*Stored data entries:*
▬▬▬▬▬▬

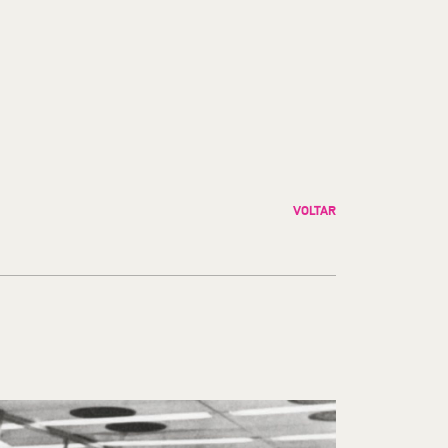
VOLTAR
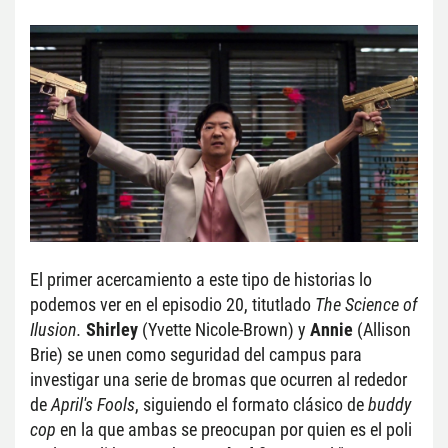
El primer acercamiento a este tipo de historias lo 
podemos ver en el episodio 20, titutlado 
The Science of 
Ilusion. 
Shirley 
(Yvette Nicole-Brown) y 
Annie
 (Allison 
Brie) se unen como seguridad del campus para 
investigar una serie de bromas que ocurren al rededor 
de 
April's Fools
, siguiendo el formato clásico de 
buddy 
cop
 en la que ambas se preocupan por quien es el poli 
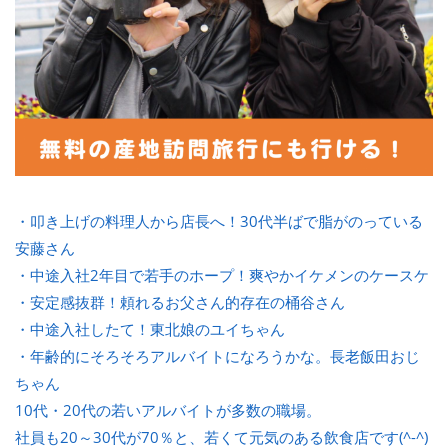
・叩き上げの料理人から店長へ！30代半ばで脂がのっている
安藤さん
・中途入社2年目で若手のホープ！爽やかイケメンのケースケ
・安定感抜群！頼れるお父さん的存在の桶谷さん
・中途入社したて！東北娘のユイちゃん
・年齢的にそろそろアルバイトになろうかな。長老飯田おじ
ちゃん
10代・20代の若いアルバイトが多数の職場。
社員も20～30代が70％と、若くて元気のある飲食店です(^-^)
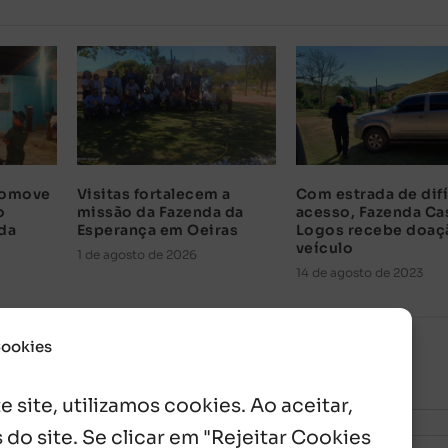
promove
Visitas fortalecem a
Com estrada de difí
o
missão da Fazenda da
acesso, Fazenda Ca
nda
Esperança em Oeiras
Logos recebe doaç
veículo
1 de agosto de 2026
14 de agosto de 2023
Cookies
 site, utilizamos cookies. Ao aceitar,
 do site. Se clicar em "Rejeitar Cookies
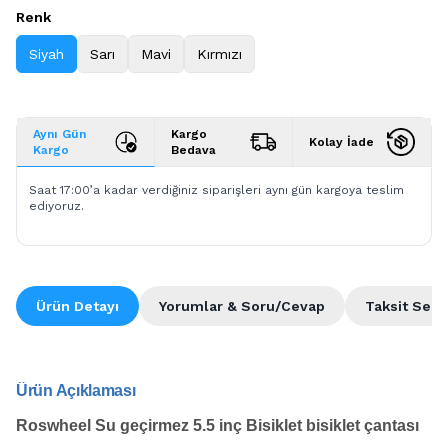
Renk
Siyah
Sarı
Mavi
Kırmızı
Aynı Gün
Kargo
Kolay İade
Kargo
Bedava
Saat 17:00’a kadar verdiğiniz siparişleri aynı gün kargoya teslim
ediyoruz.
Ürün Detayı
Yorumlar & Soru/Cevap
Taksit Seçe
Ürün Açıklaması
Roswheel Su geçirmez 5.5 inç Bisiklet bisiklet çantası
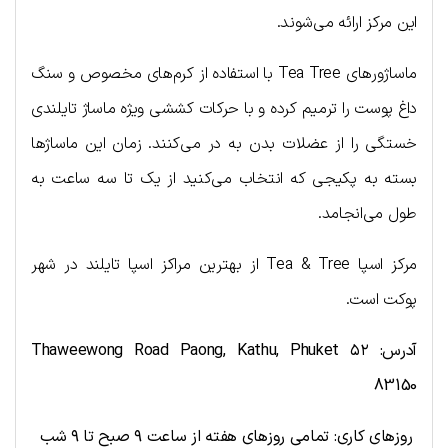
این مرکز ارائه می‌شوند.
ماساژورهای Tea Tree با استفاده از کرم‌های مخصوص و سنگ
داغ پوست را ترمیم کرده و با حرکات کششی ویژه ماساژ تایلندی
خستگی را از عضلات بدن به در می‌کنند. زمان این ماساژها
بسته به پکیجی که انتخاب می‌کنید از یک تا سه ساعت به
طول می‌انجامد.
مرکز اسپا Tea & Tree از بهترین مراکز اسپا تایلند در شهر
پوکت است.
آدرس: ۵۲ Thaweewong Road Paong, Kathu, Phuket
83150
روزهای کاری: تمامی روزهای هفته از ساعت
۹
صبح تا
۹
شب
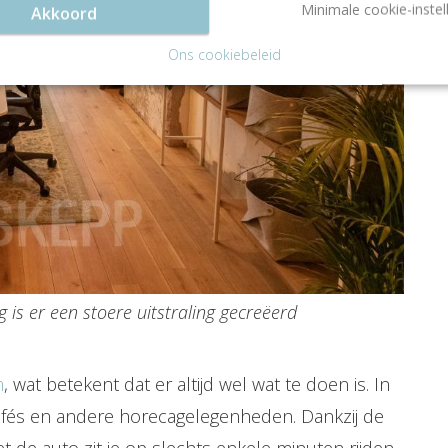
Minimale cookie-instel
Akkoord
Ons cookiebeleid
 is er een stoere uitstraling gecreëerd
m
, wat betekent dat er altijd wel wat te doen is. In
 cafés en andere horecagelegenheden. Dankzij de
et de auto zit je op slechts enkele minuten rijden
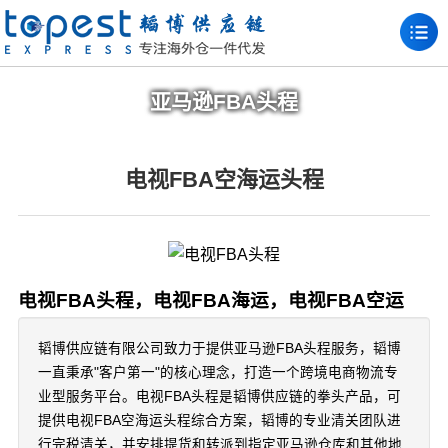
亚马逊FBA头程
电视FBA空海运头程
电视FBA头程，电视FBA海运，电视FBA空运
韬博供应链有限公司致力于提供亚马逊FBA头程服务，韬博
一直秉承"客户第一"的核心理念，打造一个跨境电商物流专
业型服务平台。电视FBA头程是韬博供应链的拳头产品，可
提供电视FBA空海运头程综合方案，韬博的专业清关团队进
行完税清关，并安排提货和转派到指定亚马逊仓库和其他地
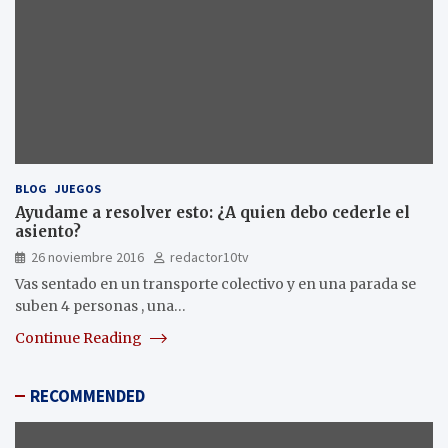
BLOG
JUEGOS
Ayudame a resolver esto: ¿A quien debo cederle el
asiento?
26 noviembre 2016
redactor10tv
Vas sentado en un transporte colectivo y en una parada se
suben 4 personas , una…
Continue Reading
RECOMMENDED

▬▬▬▬▬▬

*PROMPT:*
Which lines hold the word "quien"? Return all of them from the records above.

*ANSWER SPACE:*
 en la que ambas se preocupan por quien es el poli 
Ayudame a resolver esto: ¿A quien debo cederle el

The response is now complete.